[Available records — start]

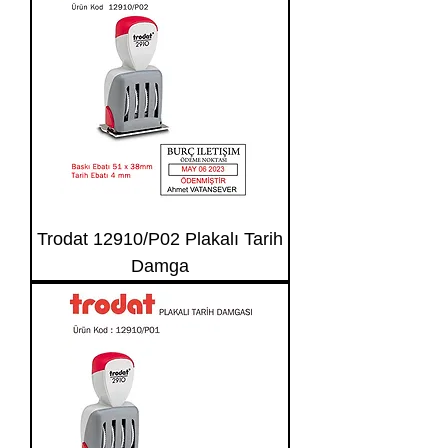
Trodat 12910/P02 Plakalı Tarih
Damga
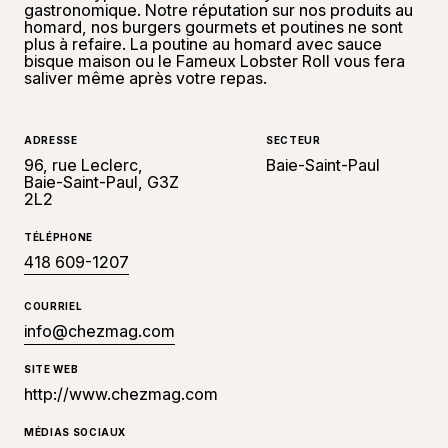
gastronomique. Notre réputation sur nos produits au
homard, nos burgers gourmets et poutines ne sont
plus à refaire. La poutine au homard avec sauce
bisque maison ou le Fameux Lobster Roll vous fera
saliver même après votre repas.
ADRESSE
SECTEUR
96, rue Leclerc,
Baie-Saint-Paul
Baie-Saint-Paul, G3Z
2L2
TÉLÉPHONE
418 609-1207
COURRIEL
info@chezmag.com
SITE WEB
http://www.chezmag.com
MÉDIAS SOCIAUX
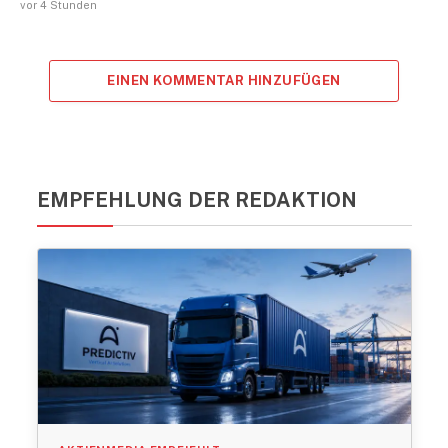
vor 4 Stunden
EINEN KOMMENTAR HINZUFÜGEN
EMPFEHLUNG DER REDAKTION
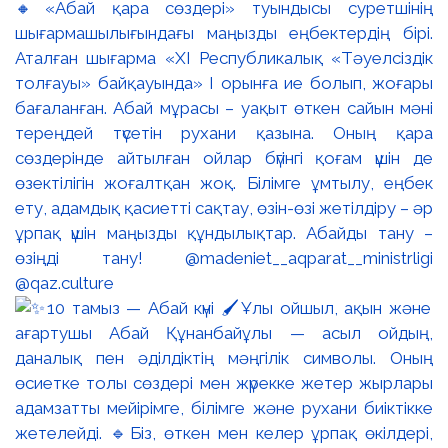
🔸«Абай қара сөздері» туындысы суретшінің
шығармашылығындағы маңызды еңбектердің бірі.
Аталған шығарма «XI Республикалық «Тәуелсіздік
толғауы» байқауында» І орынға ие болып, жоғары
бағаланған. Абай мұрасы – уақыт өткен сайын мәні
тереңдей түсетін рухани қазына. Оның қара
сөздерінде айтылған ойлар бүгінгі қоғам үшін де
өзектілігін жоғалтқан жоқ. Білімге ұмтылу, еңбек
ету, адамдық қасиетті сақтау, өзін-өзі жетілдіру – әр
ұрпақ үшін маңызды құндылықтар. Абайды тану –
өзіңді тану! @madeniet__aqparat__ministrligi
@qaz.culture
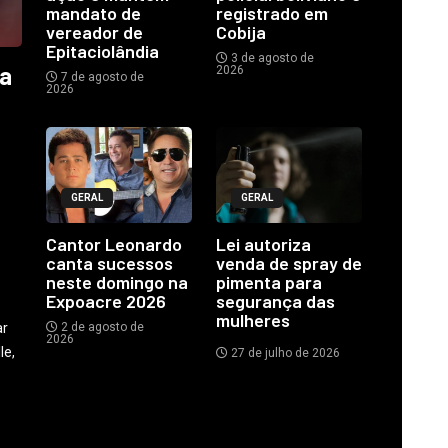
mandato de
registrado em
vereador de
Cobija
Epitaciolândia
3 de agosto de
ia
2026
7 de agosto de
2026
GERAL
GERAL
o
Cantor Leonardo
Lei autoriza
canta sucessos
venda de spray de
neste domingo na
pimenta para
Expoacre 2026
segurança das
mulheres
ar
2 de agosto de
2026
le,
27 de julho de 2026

[Available records — finish]
[Available records — start]

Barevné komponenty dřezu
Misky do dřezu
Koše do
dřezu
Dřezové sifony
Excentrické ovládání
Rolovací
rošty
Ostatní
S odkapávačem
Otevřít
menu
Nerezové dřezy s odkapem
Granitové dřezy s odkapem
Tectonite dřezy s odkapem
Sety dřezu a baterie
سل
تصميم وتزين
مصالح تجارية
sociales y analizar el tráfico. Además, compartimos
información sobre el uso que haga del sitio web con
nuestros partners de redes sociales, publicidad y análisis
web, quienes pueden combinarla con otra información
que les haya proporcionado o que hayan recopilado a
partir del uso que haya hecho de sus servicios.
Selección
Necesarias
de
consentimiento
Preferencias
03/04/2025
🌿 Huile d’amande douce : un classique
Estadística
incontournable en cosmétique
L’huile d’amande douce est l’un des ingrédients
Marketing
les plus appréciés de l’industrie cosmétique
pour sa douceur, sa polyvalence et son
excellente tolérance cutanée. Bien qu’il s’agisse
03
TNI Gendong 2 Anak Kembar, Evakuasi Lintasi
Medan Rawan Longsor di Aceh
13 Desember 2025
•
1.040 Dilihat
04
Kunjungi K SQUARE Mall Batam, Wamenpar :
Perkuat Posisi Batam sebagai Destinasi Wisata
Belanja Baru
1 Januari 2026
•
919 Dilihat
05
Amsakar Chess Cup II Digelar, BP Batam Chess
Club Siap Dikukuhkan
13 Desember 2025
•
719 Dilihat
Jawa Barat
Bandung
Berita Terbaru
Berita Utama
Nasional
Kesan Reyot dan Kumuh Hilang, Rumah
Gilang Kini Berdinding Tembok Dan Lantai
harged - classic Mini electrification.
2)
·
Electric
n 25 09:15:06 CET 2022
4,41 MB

[Available records — finish]

• Your instructions
Reproduce only the lines above, starting at the line with "registrado em" and ending at the line with "27 de julho de 2026", exactly as written.

• Your response
registrado em
vereador de
Cobija
Epitaciolândia
3 de agosto de
ia
2026
7 de agosto de
2026
GERAL
GERAL
o
Cantor Leonardo
Lei autoriza
canta sucessos
venda de spray de
neste domingo na
pimenta para
Expoacre 2026
segurança das
mulheres
ar
2 de agosto de
2026
le,
27 de julho de 2026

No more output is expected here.